Maka dari itu, dalam melakukan penahahanan penegak hukum yang memiliki kewenangan sesuai yang diatur dalam KUHAP perlu memerhatikan kedua syarat di atas. Adapun singkatnya, syarat objektif adalah syarat yang merujuk pada ketentuan dalam Pasal 21 ayat (4) KUHAP. Sementara syarat subjektif merujuk pada kekuatiran pada tersangka akan melarikan diri, menghilangkan barang bukti, atau akan melakukan tindak pidana lagi.

 

2.      Alasan Penyidik Melakukan Penahanan Diluar Dari Syarat Subyektif

Menurut Sudarmiyanto, bahwa ada beberapa faktor penyidik tidak melakukan penahanan di luar dari syarat subyektif sebagaimana yang terdapat pada Pasal 21 ayat (1) KUHAP. Salah satu pertimbangan penyidik dalam tidak melakukan penahanan terhadap tersangka di luar dari syarat subyektif adalah apabila tersangka menderita penyakit yang memerlukan perawatan intensif. Alasan lainnya adalah apabila adanya itikad baik dari tersangka untuk memberikan santunan kepada korban dan keluarga korban.

Adanya keikhlasan korban agar tersangka tidak ditahan walaupun proses hukum tetap harus berjalan. Hal serupa juga dikemukakan bahwa salah satu pertimbangan penyidik dalam melakukan atau tidak melakukan penahanan adalah apabila tersangka tersebut adalah ibu menyusui. Tidak ditahan tersangka tersebut dengan alasan kemanusiaan. Hal ini ditekankan pula oleh Prof. Dr. Supanto, S.H.,M.Hum., bahwa ketika melakukan diskresi maka harus bersikap professional, tidak semena-mena, dan sesuai dengan kode etik yang ada (Winata et al., 2021).

Pada akhirnya tindakan diskresi ini harus melahirkan keadilan bagi kedua belah pihak baik tersangka dan pelaku. Sering desain prosedural suatu hukum acara pidana terlalu berat memberikan penekanan kepada hak-hak pejabat negara untuk menyelesaikan perkara atau menemukan kebenaran daripada memperhatikan hak-hak seorang warga negara untuk membela dirinya terhadap kemungkinan persangkaan atau pendakwaan yang kurang atau tidak benar ataupun palsu.

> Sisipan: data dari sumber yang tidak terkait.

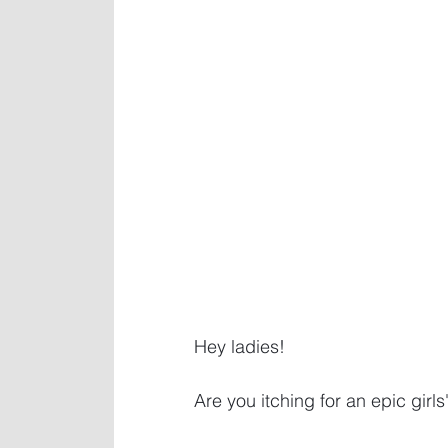
Hey ladies! 
Are you itching for an epic girl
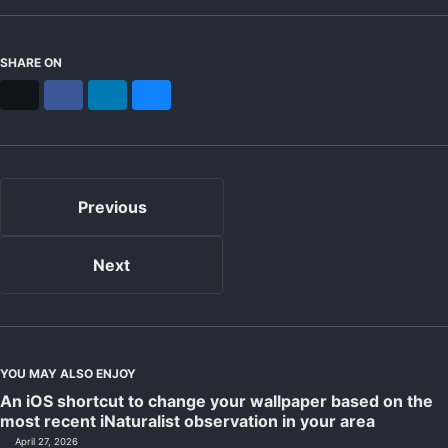
SHARE ON
X
Facebook
LinkedIn
Bluesky
Previous
Next
YOU MAY ALSO ENJOY
An iOS shortcut to change your wallpaper based on the
most recent iNaturalist observation in your area
April 27, 2026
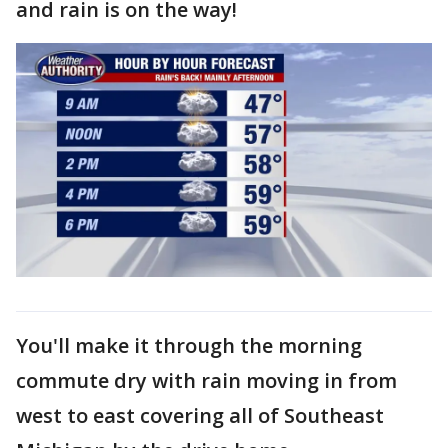
and rain is on the way!
You'll make it through the morning
commute dry with rain moving in from
west to east covering all of Southeast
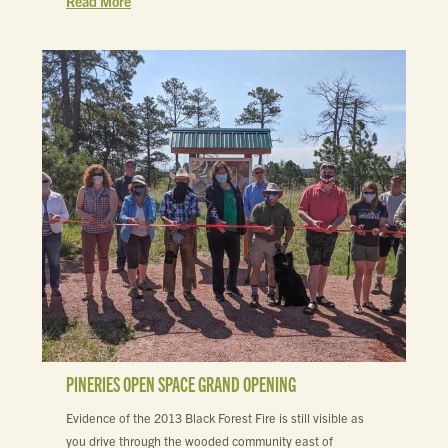
Read More
PINERIES OPEN SPACE GRAND OPENING
Evidence of the 2013 Black Forest Fire is still visible as
you drive through the wooded community east of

Hak-hak tersangka dapat juga dikatakan memiliki tujuan atau berguna untuk membatasi kekuasaan atau sebagai rintangan bagi penegak hukum yang berbentuk represif dalam proses penegakan hukum dimana dilakukan secara sewenang-wenang atau melawan hukum. Aparat penegak hukum dilarang melakukan penyiksaan, pelecehan, serta perampasan terhadap tersangka karena tindakan tersebut merupakan perbuatan melawan hukum yang merendahkan martabat manusia(Winata et al., 2021).

 

3.      Alasan Penyidik Melakukan Penahanan Dari Syarat Subyektif

Menurut Sudarmiyanto, bahwa salah satu pertimbangan ditahannya tersangka adalah upaya untuk mencegah agar tidak terjadi tindak pidana lain yang terjadi. Tidak ditahannya tersangka akan menimbulkan kerawanan pada tersangka itu sendiri akibat dari rasa dendam yang timbul dari korban. Alasan di luar subyektif ditahannya tersangka adalah pelapor yang mempunyai peran besar.

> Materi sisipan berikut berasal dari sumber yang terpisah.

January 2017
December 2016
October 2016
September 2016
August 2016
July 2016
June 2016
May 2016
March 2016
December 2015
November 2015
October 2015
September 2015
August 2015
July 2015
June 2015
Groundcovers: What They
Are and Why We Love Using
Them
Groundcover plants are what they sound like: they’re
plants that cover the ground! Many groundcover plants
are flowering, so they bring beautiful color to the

Pelapor yang melakukan pendekatan dengan penyidik bagaimana caranya agar tersangka dapat ditahan. Pertimbangan lain dilakukannya penahanan terhadap tersangka adalah tempat tinggal yang jauh sehingga penyidik mengalami kesulitan untuk melakukan penyidikan. Dalam praktik yang terjadi adalah ada orang-orang yang melakukan jenis tindak pidana tertentu, yang dirasakan tidak layak untuk tidak dilakukan penahanan terhadap orang-orang tersebut.

Pemberitahuan penolakan penangguhan penahanan sampai saat ini juga masih terjadi perdebatan. Apabila penangguhan penahanan ditolak maka akan ada penjelasan konkrit mengenai alasan-alasan ditolaknya penangguhan penahanan tersebut. Alasan-alasan penolakan penangguhan penahanan tidak pernah diutarakan kepada advokat maupun tersangka. Permasalahan utama bagi hukum dalam penangguhan penahanan, kebebasan dan kewenangan semata-mata diberikan kepada penyidik untuk menyetujui dan tidak menyetujui penangguhan penahanan.

Terdapat beberapa kasus yang memang dirasa tersangkatidak perludilakukan penahanan namun implementasinya ditahan. Dilakukan penahanan sebenarnya untuk menjamin agar tersangka tidak melakukan perubahan-perubahan yang menghambat penyidikan, maka tersangka dipandang perlu untuk ditahan. Apabila pemeriksaan penyidikan sudah cukup penahanan tidak diperlukan lagi, kecuali ada alasan lain untuk tetap menahan tersangka.

Proses hukum yang adil dan layak dalam pelaksanaannya antara lain menjamin asas-asas yang melindungi hak warga negara, antara lain perlakuan yang sama di muka hukum bagi setiap pelanggar hukum. Pada praktiknya pengadilan masih bersifat diskriminatif, dimana masyarakat kecil didalam terjadinya pelanggaran hukum secara efektif mudah dilaksanakan tetapi peradilan yang menindak masyarakat kuat seperti penguasa yang melakukan pelanggaran hukum tampak sebagai suatu hal yang sulit untuk dijangkau.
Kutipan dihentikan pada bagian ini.